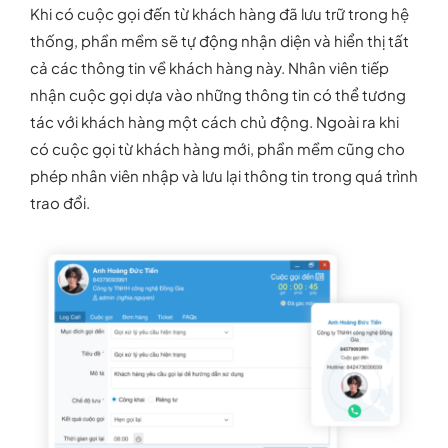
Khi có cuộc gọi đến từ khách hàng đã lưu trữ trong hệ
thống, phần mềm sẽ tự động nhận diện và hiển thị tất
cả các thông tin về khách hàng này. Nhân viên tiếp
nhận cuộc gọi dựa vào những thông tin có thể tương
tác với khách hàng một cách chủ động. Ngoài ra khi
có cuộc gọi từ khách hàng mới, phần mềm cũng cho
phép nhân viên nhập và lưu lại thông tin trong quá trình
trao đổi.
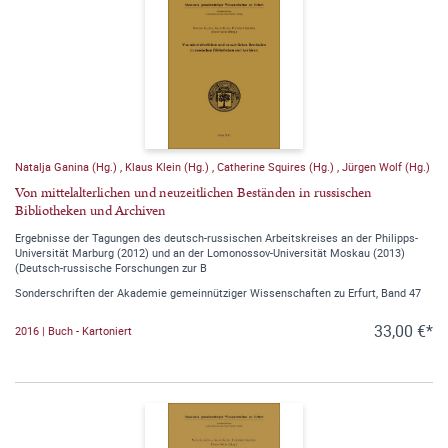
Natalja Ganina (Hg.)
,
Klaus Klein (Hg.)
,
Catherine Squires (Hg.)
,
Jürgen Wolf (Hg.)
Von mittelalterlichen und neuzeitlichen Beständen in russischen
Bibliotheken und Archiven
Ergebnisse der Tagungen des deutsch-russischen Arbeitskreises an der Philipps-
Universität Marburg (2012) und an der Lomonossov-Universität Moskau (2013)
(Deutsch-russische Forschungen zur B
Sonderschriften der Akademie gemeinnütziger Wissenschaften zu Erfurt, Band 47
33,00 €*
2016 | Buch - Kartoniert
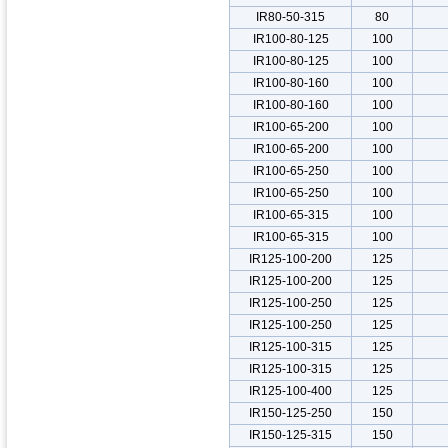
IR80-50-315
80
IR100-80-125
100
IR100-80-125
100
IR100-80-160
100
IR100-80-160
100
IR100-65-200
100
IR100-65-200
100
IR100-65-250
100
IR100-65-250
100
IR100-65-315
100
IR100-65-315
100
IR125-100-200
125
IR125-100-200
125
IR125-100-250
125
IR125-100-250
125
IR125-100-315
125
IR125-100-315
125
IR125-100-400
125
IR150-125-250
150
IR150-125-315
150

---

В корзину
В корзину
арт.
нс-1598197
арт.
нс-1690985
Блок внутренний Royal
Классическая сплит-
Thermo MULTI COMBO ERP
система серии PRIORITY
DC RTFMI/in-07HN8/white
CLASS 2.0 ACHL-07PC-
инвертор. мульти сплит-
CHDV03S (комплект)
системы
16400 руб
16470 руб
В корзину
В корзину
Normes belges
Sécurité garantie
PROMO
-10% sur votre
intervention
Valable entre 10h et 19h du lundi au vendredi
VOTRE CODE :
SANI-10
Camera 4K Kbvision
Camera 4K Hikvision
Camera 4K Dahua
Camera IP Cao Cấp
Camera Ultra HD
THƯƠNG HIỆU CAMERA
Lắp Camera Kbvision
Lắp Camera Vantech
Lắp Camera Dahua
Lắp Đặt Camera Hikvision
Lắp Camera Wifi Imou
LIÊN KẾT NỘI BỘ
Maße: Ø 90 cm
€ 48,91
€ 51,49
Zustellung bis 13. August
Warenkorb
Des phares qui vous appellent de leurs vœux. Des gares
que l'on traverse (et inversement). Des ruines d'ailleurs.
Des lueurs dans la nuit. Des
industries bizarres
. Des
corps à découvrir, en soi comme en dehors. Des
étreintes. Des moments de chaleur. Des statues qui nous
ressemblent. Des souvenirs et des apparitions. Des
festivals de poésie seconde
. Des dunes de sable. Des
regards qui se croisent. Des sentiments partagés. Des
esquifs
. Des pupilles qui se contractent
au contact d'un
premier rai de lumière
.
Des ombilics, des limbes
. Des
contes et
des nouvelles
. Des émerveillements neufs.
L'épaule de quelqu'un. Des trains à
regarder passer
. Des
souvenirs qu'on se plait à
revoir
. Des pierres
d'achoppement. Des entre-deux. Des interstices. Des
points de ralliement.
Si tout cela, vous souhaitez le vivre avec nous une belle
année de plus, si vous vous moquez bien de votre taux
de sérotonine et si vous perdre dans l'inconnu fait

---

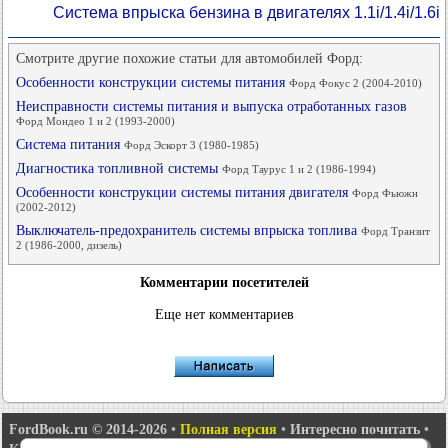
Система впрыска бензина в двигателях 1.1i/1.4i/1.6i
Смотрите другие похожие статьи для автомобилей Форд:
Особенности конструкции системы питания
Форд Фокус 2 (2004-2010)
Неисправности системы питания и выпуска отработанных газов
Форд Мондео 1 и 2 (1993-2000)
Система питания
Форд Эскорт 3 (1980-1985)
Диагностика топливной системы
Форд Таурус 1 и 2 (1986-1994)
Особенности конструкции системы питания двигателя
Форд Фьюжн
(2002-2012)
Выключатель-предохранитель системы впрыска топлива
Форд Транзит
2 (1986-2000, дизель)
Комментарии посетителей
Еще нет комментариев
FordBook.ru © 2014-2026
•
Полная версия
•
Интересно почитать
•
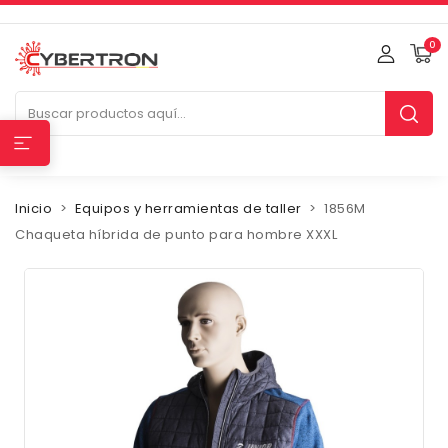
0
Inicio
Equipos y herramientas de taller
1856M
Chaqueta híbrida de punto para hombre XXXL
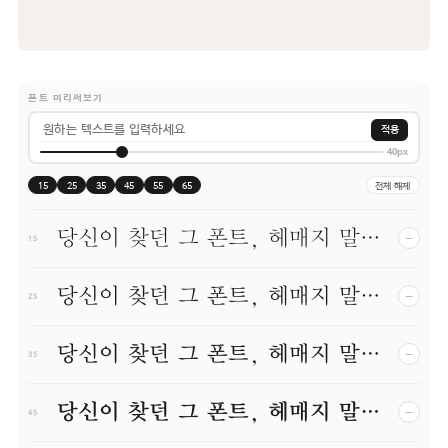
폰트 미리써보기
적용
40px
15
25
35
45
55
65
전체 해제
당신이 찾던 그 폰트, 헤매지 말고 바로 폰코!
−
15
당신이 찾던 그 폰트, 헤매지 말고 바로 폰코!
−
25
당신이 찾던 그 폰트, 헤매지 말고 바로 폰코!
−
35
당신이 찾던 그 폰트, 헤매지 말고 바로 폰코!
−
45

__Exercise aim__:
In the records, which lines mention the word "впрыска"? Copy those lines.

__Solved problem__:
Система впрыска бензина в двигателях 1.1i/1.4i/1.6i
Выключатель-предохранитель системы впрыска топлива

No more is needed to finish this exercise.